GUnicorn: Queue not working after re-starting worker

ghz 昨天 ⋅ 6 views

Problem Statement

After booting the GUnicorn worker processes, I want the worker processes still be able to receive data from another process. Currently, I'm trying to use multiprocessing.Queue to achieve this. Specifically, I start a data management process before forking the workers and use two queues to connect it with the workers. One queue is for the workers to request data from the data management process, the other to receive the data. In the post_fork hook, a worker sends out a request to the request queue and receives a response on the response queue, and only then proceeds to serving the application.

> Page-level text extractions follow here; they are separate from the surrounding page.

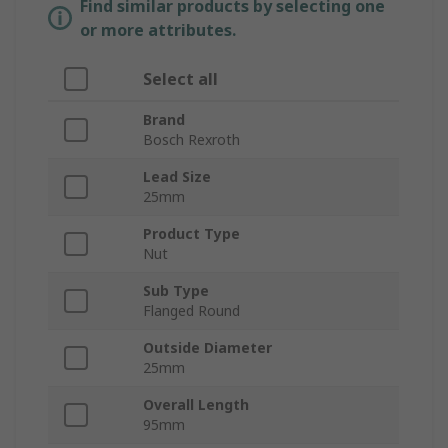
Find similar products by selecting one
or more attributes.
Select all
Brand
Bosch Rexroth
Lead Size
25mm
Product Type
Nut
Sub Type
Flanged Round
Outside Diameter
25mm
Overall Length
95mm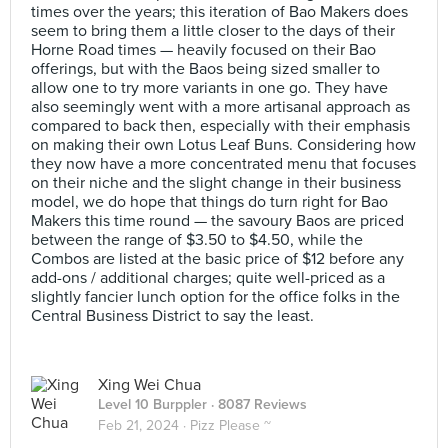
times over the years; this iteration of Bao Makers does
seem to bring them a little closer to the days of their
Horne Road times — heavily focused on their Bao
offerings, but with the Baos being sized smaller to
allow one to try more variants in one go. They have
also seemingly went with a more artisanal approach as
compared to back then, especially with their emphasis
on making their own Lotus Leaf Buns. Considering how
they now have a more concentrated menu that focuses
on their niche and the slight change in their business
model, we do hope that things do turn right for Bao
Makers this time round — the savoury Baos are priced
between the range of $3.50 to $4.50, while the
Combos are listed at the basic price of $12 before any
add-ons / additional charges; quite well-priced as a
slightly fancier lunch option for the office folks in the
Central Business District to say the least.
Xing Wei Chua
Level 10 Burppler
· 8087 Reviews
Feb 21, 2024 ·
Pizz Please ~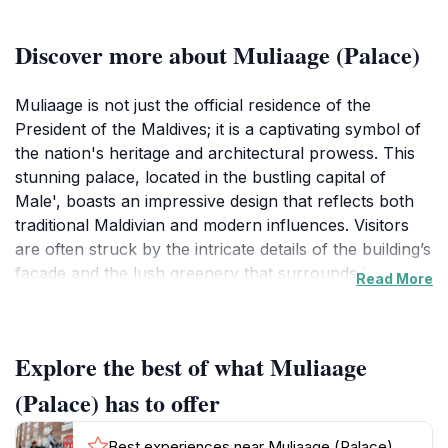
Discover more about Muliaage (Palace)
Muliaage is not just the official residence of the
President of the Maldives; it is a captivating symbol of
the nation's heritage and architectural prowess. This
stunning palace, located in the bustling capital of
Male', boasts an impressive design that reflects both
traditional Maldivian and modern influences. Visitors
are often struck by the intricate details of the building’s
facade and the lush greenery that surrounds it,
Read More
making it a favorite spot for photography and leisurely
strolls.
Explore the best of what Muliaage
Although visitors cannot enter the palace itself, the
exterior is a masterpiece worth observing. The
(Palace) has to offer
surrounding gardens provide a peaceful retreat from
the busy city streets, allowing tourists to appreciate
Best experiences near Muliaage (Palace)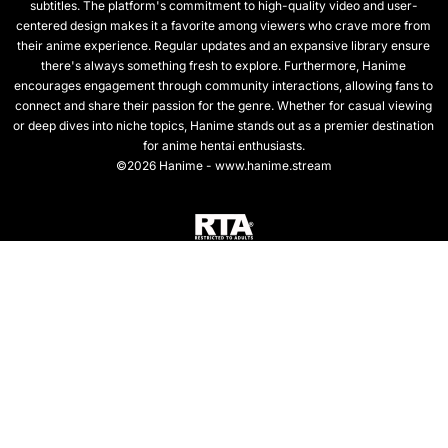
subtitles. The platform's commitment to high-quality video and user-
centered design makes it a favorite among viewers who crave more from
their anime experience. Regular updates and an expansive library ensure
there's always something fresh to explore. Furthermore, Hanime
encourages engagement through community interactions, allowing fans to
connect and share their passion for the genre. Whether for casual viewing
or deep dives into niche topics, Hanime stands out as a premier destination
for anime hentai enthusiasts.
©2026 Hanime - www.hanime.stream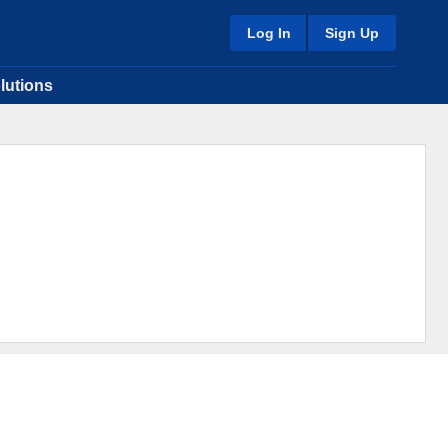
Log In
Sign Up
lutions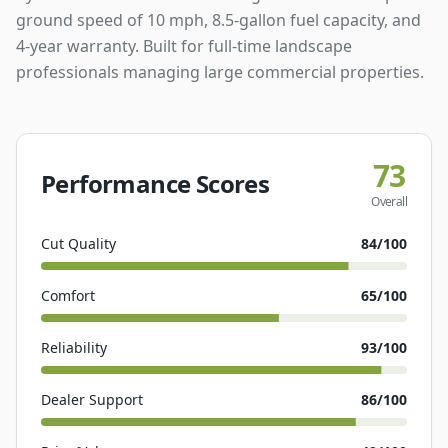
ground speed of 10 mph, 8.5-gallon fuel capacity, and
4-year warranty. Built for full-time landscape
professionals managing large commercial properties.
73
Performance Scores
Overall
Cut Quality
84
/100
Comfort
65
/100
Reliability
93
/100
Dealer Support
86
/100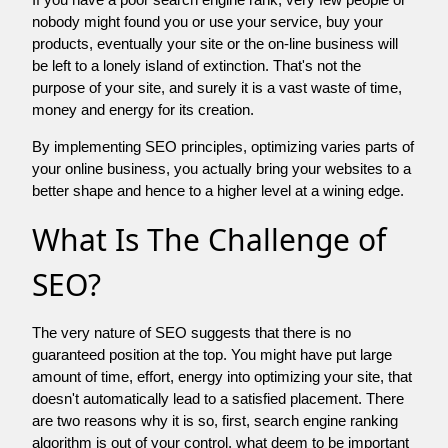
nobody might found you or use your service, buy your
products, eventually your site or the on-line business will
be left to a lonely island of extinction. That's not the
purpose of your site, and surely it is a vast waste of time,
money and energy for its creation.
By implementing SEO principles, optimizing varies parts of
your online business, you actually bring your websites to a
better shape and hence to a higher level at a wining edge.
What Is The Challenge of
SEO?
The very nature of SEO suggests that there is no
guaranteed position at the top. You might have put large
amount of time, effort, energy into optimizing your site, that
doesn't automatically lead to a satisfied placement. There
are two reasons why it is so, first, search engine ranking
algorithm is out of your control. what deem to be important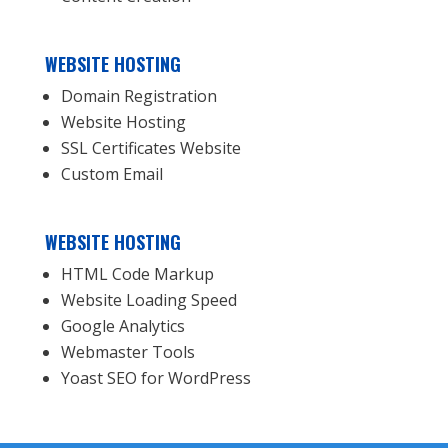
WEBSITE HOSTING
Domain Registration
Website Hosting
SSL Certificates Website
Custom Email
WEBSITE HOSTING
HTML Code Markup
Website Loading Speed
Google Analytics
Webmaster Tools
Yoast SEO for WordPress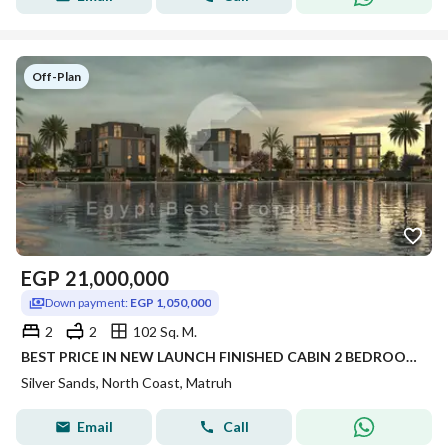
Off-Plan
EGP
21,000,000
Down payment:
EGP 1,050,000
2
2
102 Sq. M.
BEST PRICE IN NEW LAUNCH FINISHED CABIN 2 BEDROOM FOR SALE WITH 5% DP PANORAMIC SEA VIEW IN SILVER SANDS IN NORTH COAST
Silver Sands, North Coast, Matruh
Email
Call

This works fine at first. However, when I manually terminate the workers and gunicorn restarts it, it will get stuck in the post_fork method and never receive a response from the data management process.

Minimal Example

The following code shows a minimal example (config.py):

import logging
import os
import multiprocessing
logging.basicConfig(level=logging.INFO)

bind = "localhost:8080"
workers = 1


def s(req_q: multiprocessing.Queue, resp_q: multiprocessing.Queue):
    while True:
        logging.info("Waiting for messages")
        other_pid = req_q.get()
        logging.info("Got a message from %d", other_pid)
        resp_q.put(os.getpid())


m = multiprocessing.Manager()
q1 = m.Queue()
q2 = m.Queue()


proc = multiprocessing.Process(target=s, args=(q1, q2), daemon=True)
proc.start()


def post_fork(server, worker):
    logging.info("Sending request")
    q1.put(os.getpid())
    logging.info("Request sent")
    other_pid = q2.get()
    logging.info("Got response from %d", other_pid)

My application module (app.py) is:

from flask import Flask
app = Flask(__name__)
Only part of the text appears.